Her back ached when she stood.

Her hips ached when she sat.

At night, she slept in fragments, waking whenever the baby shifted or whenever Javier’s silence grew too loud beside her.

Still, when the baby moved, Lucía smiled.

“Just a little longer, my love… we’ll meet very soon,” she whispered.

Across the room, Javier sat with his phone in his hand and did not look up.

Once, that would have been impossible.

Once, Javier had been the kind of man who crossed three blocks in the rain just to buy Lucía the sweet bread she liked from the bakery near the plaza.

He had waited outside her office with flowers wrapped in newspaper.

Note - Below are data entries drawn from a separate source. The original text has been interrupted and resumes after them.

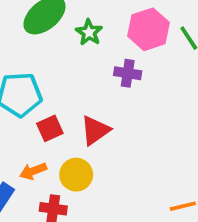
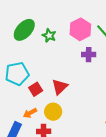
purple cross: (128, 73) -> (89, 55), moved

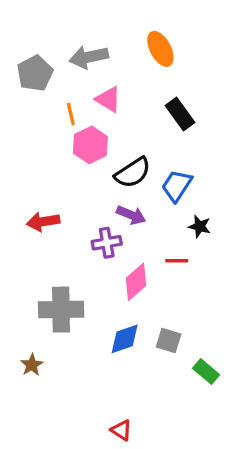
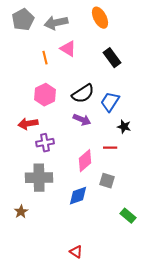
gray pentagon: (35, 73) -> (23, 20), moved
pink hexagon: (90, 145) -> (45, 95), moved
purple cross: (107, 243) -> (45, 143), moved
gray square: (169, 340) -> (107, 181), moved

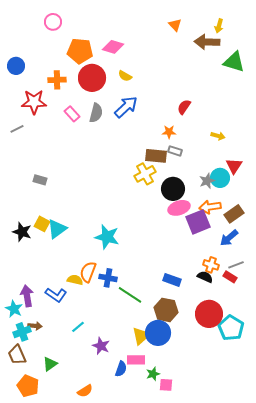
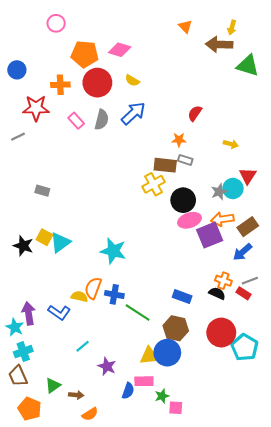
brown arrow: (35, 326) -> (76, 395), moved
yellow triangle: (141, 336) -> (149, 356), turned 36

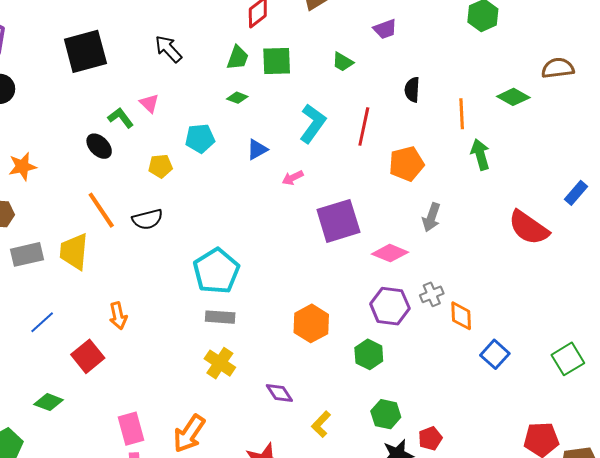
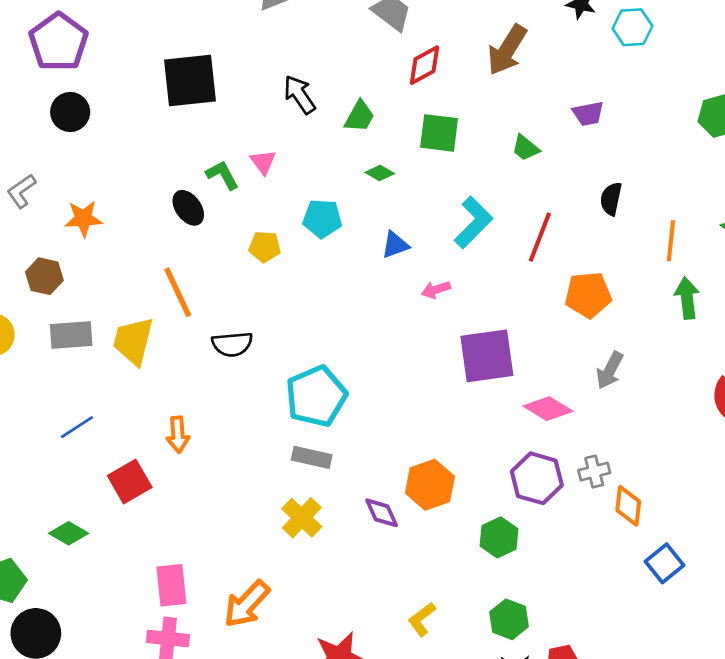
green trapezoid: (238, 58) -> (360, 116), moved
black semicircle: (147, 219) -> (232, 344), moved
purple diamond: (279, 393) -> (382, 513), moved

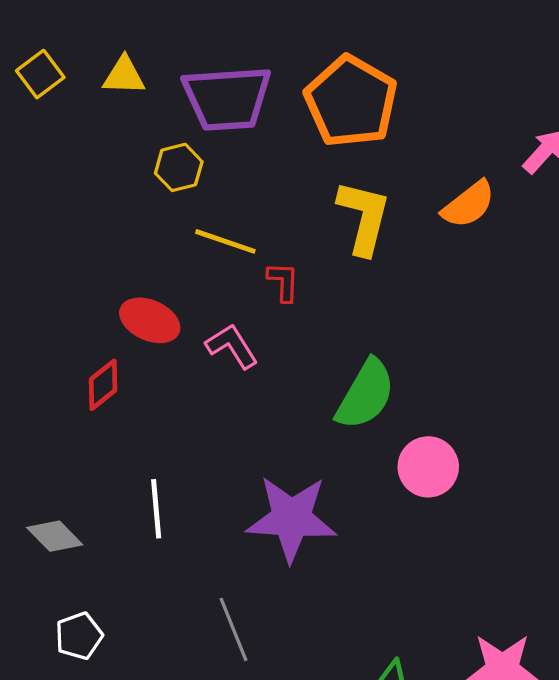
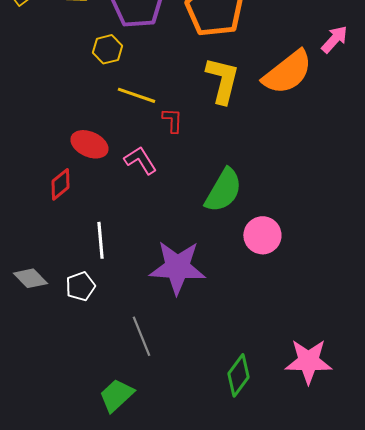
orange semicircle: (468, 204) -> (287, 72), size x1.5
white line: (156, 509) -> (100, 240), moved
white pentagon: (79, 636) -> (80, 286), moved

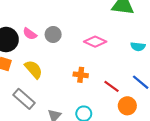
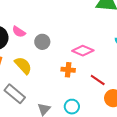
gray circle: (53, 34) -> (42, 42), moved
pink diamond: (95, 42) -> (83, 51), moved

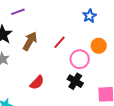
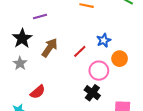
blue star: (90, 16) -> (104, 40), moved
red semicircle: (37, 83) -> (38, 92), moved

He had kissed her fingers in public and told his friends she was the only woman who ever made him want to become better.

Lucía had believed him.

She had believed him when they rented the modest apartment in Coyoacán and he called it their beginning.

She had believed him when they planned names over dinner, laughing over family traditions and impossible suggestions.

She had believed him when his hand first rested on her stomach and his eyes went bright with something that looked like wonder.

That was before the doctor said the baby was a girl.

After that, Javier’s tenderness began to disappear in pieces.

At first, it was small enough for Lucía to excuse.

He stopped asking how she felt.

He stopped touching her belly.

He sighed when she mentioned clinic visits and complained that every appointment became another expense.